Tuesday, April 15, 2014

Athleticism = Injury Resistance

By Sam Yang - Get similar updates here

The difference between a regular person and a world class athlete isn't just ability. There were many almost greats that were plagued by injuries. We can do a lot of the things great athletes can do, we'd just get hurt when we do them.

Then athleticism isn't just about ability, it's about how many days out of the year can you use that ability. If you're always hurt, it would be hard to call you athletic. Then what is the job of the athletic coach? Is it to make their athletes stronger? Or is it to keep them off the injury roster? In professional sports, a healthy starting line up makes millions of dollars of difference. And if you're the athletic coach, and you didn't make anyone stronger or faster, but you took an injured roster of 13 and reduced it to three, this could mean millions of dollars of difference next time there is a contract negotiation.

Being superhuman doesn't mean being really strong. There's a lot of strong people. Being superhuman means hardly every getting hurt or sick. In this day and age, that is a rarity. Your body is your livelihood, then the first job of fitness is to make you injury resistant.

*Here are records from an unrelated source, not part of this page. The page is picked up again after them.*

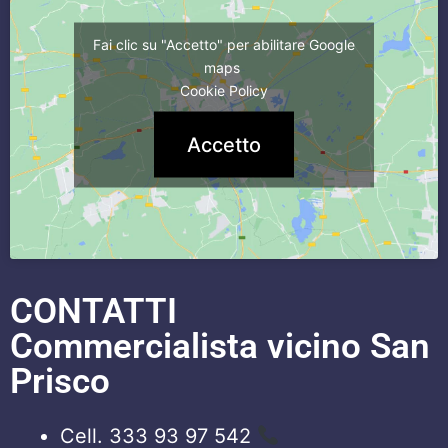
Fai clic su "Accetto" per abilitare Google
maps
Cookie Policy
Accetto
CONTATTI
Commercialista vicino San
Prisco
Cell. 333 93 97 542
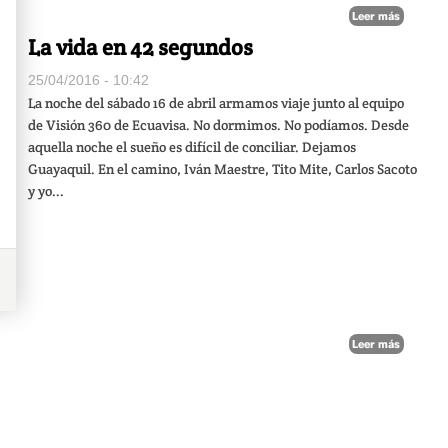
Leer más
La vida en 42 segundos
25/04/2016 - 10:42
La noche del sábado 16 de abril armamos viaje junto al equipo
de Visión 360 de Ecuavisa. No dormimos. No podíamos. Desde
aquella noche el sueño es difícil de conciliar. Dejamos
Guayaquil. En el camino, Iván Maestre, Tito Mite, Carlos Sacoto
y yo...
Leer más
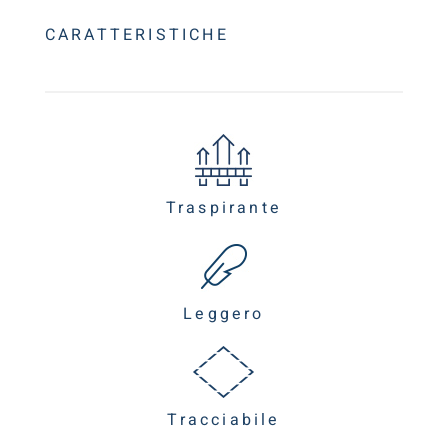
CARATTERISTICHE
Traspirante
Leggero
Tracciabile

For the fitness enthusiast

A mistake I often note with the general population is; they focus on weight loss, or calorie burn, but injury resistance is not taken into consideration in their programming, by them or even their trainer.

I don't mean just doing things safely or avoiding dangerous exercises, I mean actively trying to condition the body to make it less likely to be injured.

To make big impact on your body, you need two things:

  • The ability to do the exercises that stimulates the most change in the shortest amount of time.
  • The ability to train consecutively without long layoffs.

People who don't take injury resistance training into account may never do the exercises that have high impact (or they do it so modified it is diluted of its impact). Relegated to machines, cardio, or group classes.

Eventually they'll still get hurt and/or sick, and any long layoff from training is when people begin to lose their motivation. For the older population, one of the greatest risk is falling. What's the price to be able to prevent more of that?

Good training means maximal impact in the most effective amount of time. Since most people can't create intensity without injuring themselves, they end up sticking to steady state exercising. Meaning easy to moderate but to make up for it, they do an extended duration.

Injuries then are sustained from movement pattern overload: meaning the same movement done over and over slightly incorrectly. An explosive high impact exercise may cause an acute injury, an easier moderate exercise done over and over may cause chronic injuries like runner's knee, tennis elbow, impinged shoulders, low back pain, etc.

The majority of injuries currently are non-acute. Meaning they developed over time.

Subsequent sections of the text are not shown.